Spatial Arbitrage and the Law of One Price

Alberta natural gas is chemically identical to Louisiana natural gas. Yet AECO in Alberta persistently trades $1.00–$2.00 per GJ below Henry Hub in Louisiana. The difference is not quality — it is pipeline capacity. When arbitrageurs cannot physically move the gas to where it is worth more, the price gap persists indefinitely. This is the spatial arbitrage constraint in its purest form: a quantified dollar value attached to a geographic bottleneck.

Prerequisites: Spatial price equilibrium, Arbitrage condition, Transfer costs, Price band theorem

Updated 11 min read

In 1952, Paul Samuelson published a paper that seems almost too obvious to be worth publishing. He proved that in a competitive world with transport costs, trade flows from low-price to high-price regions until the price difference equals the cost of moving the good between them. Any larger gap is arbitraged away by traders buying cheap and selling dear. Any smaller gap means no trade is profitable.

This Samuelson condition — sometimes called spatial price equilibrium — is the foundation of all commodity market geography. It explains which markets are connected, what price differences are permanent versus temporary, and crucially, what a persistent price anomaly tells us about the physical infrastructure that is supposed to connect two markets.

The Law of One Price and Why It Fails

The Law of One Price (LOP) states that in competitive markets, identical goods trade at the same price everywhere, once adjusted for transport costs and quality differences.
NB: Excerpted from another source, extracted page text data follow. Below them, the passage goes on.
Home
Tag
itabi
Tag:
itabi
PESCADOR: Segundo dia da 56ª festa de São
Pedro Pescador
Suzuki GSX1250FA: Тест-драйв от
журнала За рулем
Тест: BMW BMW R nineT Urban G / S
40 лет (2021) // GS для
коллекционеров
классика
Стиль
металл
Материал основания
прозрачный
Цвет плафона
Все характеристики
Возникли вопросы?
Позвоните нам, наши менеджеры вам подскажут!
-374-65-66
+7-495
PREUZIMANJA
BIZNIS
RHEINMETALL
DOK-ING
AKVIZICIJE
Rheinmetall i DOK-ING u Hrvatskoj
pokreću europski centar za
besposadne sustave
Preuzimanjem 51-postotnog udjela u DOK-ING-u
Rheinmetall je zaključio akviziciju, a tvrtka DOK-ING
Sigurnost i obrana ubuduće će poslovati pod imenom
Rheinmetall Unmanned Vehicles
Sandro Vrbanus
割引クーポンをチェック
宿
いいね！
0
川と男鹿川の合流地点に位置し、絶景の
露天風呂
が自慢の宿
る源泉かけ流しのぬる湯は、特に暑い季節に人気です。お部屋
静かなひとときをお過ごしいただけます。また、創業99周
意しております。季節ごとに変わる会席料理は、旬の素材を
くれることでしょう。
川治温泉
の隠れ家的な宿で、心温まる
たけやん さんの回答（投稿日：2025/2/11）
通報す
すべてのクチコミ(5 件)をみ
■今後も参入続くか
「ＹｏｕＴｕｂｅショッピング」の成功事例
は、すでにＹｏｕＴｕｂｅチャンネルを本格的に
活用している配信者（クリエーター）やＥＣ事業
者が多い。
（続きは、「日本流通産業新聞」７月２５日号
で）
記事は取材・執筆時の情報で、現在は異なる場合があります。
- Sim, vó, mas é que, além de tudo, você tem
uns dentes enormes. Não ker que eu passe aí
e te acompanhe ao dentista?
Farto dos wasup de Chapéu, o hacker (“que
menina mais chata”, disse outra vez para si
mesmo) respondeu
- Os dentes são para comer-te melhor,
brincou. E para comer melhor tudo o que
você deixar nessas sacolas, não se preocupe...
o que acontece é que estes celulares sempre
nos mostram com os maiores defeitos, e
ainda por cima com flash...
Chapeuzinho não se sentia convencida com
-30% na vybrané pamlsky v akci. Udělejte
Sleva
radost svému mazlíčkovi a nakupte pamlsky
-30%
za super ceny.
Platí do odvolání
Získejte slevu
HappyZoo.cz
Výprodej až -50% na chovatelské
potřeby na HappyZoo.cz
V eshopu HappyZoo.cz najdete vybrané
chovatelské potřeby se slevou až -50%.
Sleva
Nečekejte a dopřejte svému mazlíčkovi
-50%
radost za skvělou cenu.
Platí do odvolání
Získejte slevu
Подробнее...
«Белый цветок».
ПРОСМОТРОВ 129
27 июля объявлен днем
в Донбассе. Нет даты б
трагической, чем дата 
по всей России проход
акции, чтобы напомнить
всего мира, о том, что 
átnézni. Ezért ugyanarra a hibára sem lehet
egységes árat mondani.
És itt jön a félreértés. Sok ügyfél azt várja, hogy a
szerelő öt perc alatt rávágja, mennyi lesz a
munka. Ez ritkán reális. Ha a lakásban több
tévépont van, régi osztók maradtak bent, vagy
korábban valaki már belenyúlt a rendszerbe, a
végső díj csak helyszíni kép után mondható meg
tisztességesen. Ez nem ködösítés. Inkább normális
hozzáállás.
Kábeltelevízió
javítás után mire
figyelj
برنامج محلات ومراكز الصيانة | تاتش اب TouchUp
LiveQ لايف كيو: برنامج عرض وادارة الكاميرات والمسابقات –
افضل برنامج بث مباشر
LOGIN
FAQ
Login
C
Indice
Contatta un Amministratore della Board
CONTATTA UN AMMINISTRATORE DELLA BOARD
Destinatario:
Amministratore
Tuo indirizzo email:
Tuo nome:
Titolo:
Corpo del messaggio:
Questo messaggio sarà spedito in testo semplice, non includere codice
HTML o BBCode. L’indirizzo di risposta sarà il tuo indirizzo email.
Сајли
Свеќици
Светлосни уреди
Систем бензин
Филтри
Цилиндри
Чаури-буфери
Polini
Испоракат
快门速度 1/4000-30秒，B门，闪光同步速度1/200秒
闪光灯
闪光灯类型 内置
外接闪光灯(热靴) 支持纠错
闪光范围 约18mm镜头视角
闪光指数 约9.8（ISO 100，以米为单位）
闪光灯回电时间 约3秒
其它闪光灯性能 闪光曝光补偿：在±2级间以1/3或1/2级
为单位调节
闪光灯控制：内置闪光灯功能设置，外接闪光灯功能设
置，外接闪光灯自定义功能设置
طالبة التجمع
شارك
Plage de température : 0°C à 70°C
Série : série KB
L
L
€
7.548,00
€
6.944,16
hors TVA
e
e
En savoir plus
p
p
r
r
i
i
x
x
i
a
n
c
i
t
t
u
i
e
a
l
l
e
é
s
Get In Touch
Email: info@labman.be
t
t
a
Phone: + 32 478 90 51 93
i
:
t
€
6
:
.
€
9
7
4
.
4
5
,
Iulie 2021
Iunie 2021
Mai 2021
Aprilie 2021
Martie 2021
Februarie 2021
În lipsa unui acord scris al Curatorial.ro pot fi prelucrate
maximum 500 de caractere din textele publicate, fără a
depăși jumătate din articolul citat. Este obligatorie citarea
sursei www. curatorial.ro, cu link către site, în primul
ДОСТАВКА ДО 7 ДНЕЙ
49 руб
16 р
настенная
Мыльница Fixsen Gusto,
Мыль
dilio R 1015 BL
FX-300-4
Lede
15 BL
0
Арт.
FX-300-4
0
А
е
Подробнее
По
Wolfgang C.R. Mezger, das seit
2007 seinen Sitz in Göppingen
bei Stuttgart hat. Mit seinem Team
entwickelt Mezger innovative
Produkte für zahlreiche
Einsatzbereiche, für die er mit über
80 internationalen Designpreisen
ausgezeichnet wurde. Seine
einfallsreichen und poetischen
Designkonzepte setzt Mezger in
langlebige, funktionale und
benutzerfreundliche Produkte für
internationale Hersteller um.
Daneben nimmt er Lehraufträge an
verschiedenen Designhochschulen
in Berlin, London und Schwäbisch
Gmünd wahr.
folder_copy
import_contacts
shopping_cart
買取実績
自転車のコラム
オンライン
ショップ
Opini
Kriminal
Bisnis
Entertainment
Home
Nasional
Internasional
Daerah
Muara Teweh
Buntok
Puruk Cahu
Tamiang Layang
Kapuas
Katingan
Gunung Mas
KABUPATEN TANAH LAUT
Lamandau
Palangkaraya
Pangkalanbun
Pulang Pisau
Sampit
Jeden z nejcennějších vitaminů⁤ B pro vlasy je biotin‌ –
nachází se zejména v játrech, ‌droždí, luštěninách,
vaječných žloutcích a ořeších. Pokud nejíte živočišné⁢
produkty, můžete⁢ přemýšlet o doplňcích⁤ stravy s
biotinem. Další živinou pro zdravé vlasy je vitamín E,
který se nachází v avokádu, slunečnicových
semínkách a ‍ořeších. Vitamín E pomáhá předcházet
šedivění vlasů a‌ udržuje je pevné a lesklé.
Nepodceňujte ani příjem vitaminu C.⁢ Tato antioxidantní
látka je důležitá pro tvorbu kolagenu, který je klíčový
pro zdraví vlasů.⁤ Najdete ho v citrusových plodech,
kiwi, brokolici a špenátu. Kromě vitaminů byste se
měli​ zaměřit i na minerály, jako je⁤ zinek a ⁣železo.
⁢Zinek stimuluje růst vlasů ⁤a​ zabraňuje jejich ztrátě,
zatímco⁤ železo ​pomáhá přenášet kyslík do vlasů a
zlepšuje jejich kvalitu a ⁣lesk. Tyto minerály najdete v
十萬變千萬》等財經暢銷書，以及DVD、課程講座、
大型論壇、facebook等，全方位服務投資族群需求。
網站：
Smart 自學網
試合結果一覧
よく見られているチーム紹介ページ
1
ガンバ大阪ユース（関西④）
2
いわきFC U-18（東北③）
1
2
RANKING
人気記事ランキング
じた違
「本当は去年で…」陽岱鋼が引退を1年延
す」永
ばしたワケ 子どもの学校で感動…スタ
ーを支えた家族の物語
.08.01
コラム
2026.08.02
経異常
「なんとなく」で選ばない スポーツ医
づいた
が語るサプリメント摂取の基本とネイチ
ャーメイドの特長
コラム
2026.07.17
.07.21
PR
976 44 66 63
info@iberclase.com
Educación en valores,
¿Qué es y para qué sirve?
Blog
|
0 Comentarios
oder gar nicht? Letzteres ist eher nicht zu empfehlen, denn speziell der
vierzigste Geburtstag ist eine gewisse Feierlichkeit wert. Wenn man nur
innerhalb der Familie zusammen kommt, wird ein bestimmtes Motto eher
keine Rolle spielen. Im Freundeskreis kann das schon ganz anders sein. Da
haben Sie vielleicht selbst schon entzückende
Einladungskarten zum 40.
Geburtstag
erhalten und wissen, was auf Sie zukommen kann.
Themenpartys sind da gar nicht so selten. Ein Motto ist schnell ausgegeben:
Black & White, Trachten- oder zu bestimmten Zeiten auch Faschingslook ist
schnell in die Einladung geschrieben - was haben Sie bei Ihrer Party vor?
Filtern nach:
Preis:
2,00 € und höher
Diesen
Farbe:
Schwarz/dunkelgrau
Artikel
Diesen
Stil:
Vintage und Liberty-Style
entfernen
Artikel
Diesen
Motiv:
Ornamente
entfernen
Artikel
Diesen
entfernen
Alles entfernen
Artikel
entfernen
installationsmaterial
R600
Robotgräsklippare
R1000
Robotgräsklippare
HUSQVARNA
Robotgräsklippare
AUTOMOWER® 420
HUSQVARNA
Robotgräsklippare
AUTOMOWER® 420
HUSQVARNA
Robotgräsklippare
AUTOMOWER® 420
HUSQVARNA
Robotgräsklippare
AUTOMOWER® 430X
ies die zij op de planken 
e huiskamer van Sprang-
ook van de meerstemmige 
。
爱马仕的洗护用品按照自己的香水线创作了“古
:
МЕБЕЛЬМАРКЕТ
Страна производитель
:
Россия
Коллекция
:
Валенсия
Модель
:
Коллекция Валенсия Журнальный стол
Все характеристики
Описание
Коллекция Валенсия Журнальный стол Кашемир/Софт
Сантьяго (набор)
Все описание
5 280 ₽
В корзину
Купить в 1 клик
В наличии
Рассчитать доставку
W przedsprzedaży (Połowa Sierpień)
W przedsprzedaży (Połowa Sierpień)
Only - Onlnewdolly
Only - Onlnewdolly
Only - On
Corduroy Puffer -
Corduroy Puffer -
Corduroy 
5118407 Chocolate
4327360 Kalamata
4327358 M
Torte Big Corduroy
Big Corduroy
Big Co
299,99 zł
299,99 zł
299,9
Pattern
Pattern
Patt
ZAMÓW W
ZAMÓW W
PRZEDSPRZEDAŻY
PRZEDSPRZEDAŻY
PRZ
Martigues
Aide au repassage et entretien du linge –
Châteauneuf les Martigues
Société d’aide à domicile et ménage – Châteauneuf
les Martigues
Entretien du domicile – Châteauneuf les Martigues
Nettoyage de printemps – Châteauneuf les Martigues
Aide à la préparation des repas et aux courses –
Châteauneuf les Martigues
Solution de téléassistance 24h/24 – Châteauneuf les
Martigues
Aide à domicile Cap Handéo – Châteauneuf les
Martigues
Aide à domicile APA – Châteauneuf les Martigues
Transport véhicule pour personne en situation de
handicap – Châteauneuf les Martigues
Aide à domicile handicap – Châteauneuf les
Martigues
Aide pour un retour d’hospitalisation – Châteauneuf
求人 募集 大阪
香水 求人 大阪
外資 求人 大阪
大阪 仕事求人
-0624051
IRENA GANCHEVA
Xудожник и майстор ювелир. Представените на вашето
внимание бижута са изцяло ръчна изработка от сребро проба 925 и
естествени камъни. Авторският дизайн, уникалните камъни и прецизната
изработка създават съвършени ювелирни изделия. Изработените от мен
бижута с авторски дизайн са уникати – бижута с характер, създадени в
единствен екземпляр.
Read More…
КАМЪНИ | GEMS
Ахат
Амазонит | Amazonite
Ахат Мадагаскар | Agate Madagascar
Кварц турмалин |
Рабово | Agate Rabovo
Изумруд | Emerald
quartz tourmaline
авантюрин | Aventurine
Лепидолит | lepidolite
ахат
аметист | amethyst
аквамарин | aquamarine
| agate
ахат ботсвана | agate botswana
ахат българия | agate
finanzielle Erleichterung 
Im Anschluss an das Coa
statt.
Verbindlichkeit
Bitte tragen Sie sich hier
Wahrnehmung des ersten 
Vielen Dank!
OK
The intuition is straightforward: if the same good trades at $100 in City A and $120 in City B, with transport costing $5, traders will buy in A and sell in B, capturing $15 profit. This arbitrage continues until the price difference collapses to exactly $5.

The formal condition is:

\[P_B \leq P_A + T_{AB}\]

where $P_A$ is the price in the lower-priced market, $P_B$ is the price in the higher-priced market, and $T_{AB}$ is the per-unit transport cost from A to B. If this condition holds, no arbitrage profit is available. If $P_B > P_A + T_{AB}$, arbitrage is profitable and trade will occur.

The price band theorem extends this: the prices in two connected regions can only differ by at most the transfer cost $T_{AB}$ in either direction. Prices are bounded within the band $[P_A - T_{AB},\ P_A + T_{AB}]$. Within this band, prices can differ freely. Outside it, they cannot — the market mechanism enforces the constraint.

LOP fails — or more precisely, does not apply — in several real circumstances:

Transport constraints: If pipelines or rail are full, trade cannot increase even when the price differential exceeds transport costs. The physical constraint overrides the economic incentive. Prices diverge arbitrarily.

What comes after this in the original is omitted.